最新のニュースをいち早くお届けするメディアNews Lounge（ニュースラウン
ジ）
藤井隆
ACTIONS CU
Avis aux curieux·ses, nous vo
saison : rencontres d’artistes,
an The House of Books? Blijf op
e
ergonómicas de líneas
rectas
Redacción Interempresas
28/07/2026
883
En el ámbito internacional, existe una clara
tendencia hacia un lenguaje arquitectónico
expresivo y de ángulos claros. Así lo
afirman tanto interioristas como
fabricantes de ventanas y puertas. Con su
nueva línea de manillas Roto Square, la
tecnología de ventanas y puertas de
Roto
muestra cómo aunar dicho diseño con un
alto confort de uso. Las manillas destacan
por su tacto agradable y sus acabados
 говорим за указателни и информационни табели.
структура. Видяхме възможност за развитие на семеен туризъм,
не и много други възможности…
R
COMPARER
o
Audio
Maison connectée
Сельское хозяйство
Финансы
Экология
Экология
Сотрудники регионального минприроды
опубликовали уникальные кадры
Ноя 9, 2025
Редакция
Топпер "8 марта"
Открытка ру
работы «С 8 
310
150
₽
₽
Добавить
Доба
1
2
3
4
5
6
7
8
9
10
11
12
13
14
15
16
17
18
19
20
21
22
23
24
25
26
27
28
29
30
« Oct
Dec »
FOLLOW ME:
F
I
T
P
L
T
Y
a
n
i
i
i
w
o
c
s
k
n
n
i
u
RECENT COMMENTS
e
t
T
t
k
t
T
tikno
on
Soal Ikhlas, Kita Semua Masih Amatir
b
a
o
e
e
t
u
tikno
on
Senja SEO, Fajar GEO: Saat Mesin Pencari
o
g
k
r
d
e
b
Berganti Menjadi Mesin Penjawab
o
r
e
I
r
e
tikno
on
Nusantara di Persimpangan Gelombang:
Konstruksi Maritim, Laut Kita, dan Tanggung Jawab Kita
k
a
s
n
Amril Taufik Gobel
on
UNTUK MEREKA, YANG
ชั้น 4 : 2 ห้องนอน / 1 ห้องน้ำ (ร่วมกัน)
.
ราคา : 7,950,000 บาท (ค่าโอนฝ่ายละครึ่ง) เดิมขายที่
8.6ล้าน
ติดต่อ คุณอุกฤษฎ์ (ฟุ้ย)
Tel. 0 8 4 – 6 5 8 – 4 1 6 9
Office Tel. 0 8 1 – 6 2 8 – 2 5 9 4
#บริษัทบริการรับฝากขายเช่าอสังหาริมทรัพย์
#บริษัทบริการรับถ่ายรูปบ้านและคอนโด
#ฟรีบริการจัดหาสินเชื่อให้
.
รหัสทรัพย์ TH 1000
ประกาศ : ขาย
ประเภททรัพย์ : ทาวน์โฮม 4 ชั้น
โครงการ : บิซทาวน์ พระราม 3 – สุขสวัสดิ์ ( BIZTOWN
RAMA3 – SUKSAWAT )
----------------------------------------
• _Task_: Reprint the listing above. Keep every line exactly as it is.

• _Response box_:
最新のニュースをいち早くお届けするメディアNews Lounge（ニュースラウン
ジ）
藤井隆
ACTIONS CU
Avis aux curieux·ses, nous vo
saison : rencontres d’artistes,
an The House of Books? Blijf op
e
ergonómicas de líneas
rectas
Redacción Interempresas
28/07/2026
883
En el ámbito internacional, existe una clara
tendencia hacia un lenguaje arquitectónico
expresivo y de ángulos claros. Así lo
afirman tanto interioristas como
fabricantes de ventanas y puertas. Con su
nueva línea de manillas Roto Square, la
tecnología de ventanas y puertas de
Roto
muestra cómo aunar dicho diseño con un
alto confort de uso. Las manillas destacan
por su tacto agradable y sus acabados
 говорим за указателни и информационни табели.
структура. Видяхме възможност за развитие на семеен туризъм,
не и много други възможности…
R
COMPARER
o
Audio
Maison connectée
Сельское хозяйство
Финансы
Экология
Экология
Сотрудники регионального минприроды
опубликовали уникальные кадры
Ноя 9, 2025
Редакция
Топпер "8 марта"
Открытка ру
работы «С 8 
310
150
₽
₽
Добавить
Доба
1
2
3
4
5
6
7
8
9
10
11
12
13
14
15
16
17
18
19
20
21
22
23
24
25
26
27
28
29
30
« Oct
Dec »
FOLLOW ME:
F
I
T
P
L
T
Y
a
n
i
i
i
w
o
c
s
k
n
n
i
u
RECENT COMMENTS
e
t
T
t
k
t
T
tikno
on
Soal Ikhlas, Kita Semua Masih Amatir
b
a
o
e
e
t
u
tikno
on
Senja SEO, Fajar GEO: Saat Mesin Pencari
o
g
k
r
d
e
b
Berganti Menjadi Mesin Penjawab
o
r
e
I
r
e
tikno
on
Nusantara di Persimpangan Gelombang:
Konstruksi Maritim, Laut Kita, dan Tanggung Jawab Kita
k
a
s
n
Amril Taufik Gobel
on
UNTUK MEREKA, YANG
ชั้น 4 : 2 ห้องนอน / 1 ห้องน้ำ (ร่วมกัน)
.
ราคา : 7,950,000 บาท (ค่าโอนฝ่ายละครึ่ง) เดิมขายที่
8.6ล้าน
ติดต่อ คุณอุกฤษฎ์ (ฟุ้ย)
Tel. 0 8 4 – 6 5 8 – 4 1 6 9
Office Tel. 0 8 1 – 6 2 8 – 2 5 9 4
#บริษัทบริการรับฝากขายเช่าอสังหาริมทรัพย์
#บริษัทบริการรับถ่ายรูปบ้านและคอนโด
#ฟรีบริการจัดหาสินเชื่อให้
.
รหัสทรัพย์ TH 1000
ประกาศ : ขาย
ประเภททรัพย์ : ทาวน์โฮม 4 ชั้น
โครงการ : บิซทาวน์ พระราม 3 – สุขสวัสดิ์ ( BIZTOWN
RAMA3 – SUKSAWAT )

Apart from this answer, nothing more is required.